▸ **Exercise**:
A faithful copy of the data, pictures omitted, is the required answer.

▸ **The data**:
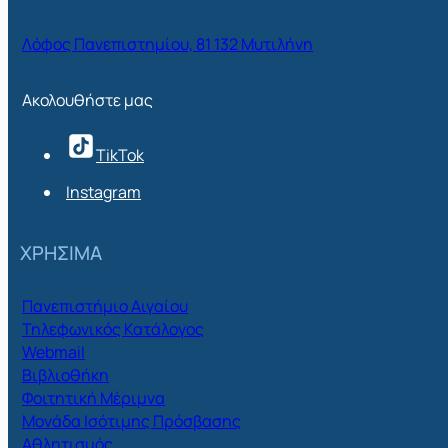
Λόφος Πανεπιστημίου, 81 132 Μυτιλήνη
Ακολουθήστε μας
TikTok
Instagram
ΧΡΗΣΙΜΑ
Πανεπιστήμιο Αιγαίου
Τηλεφωνικός Κατάλογος
Webmail
Βιβλιοθήκη
Φοιτητική Μέριμνα
Μονάδα Ισότιμης Πρόσβασης
Αθλητισμός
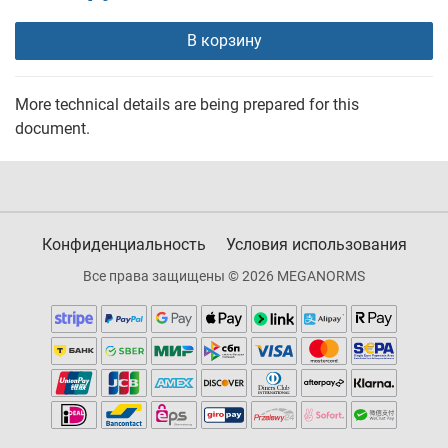
В корзину
More technical details are being prepared for this
document.
Конфиденциальность
Условия использования
Все права защищены © 2026 MEGANORMS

▸ **Answer space**:
Λόφος Πανεπιστημίου, 81 132 Μυτιλήνη
Ακολουθήστε μας
TikTok
Instagram
ΧΡΗΣΙΜΑ
Πανεπιστήμιο Αιγαίου
Τηλεφωνικός Κατάλογος
Webmail
Βιβλιοθήκη
Φοιτητική Μέριμνα
Μονάδα Ισότιμης Πρόσβασης
Αθλητισμός
В корзину
More technical details are being prepared for this
document.
Конфиденциальность
Условия использования
Все права защищены © 2026 MEGANORMS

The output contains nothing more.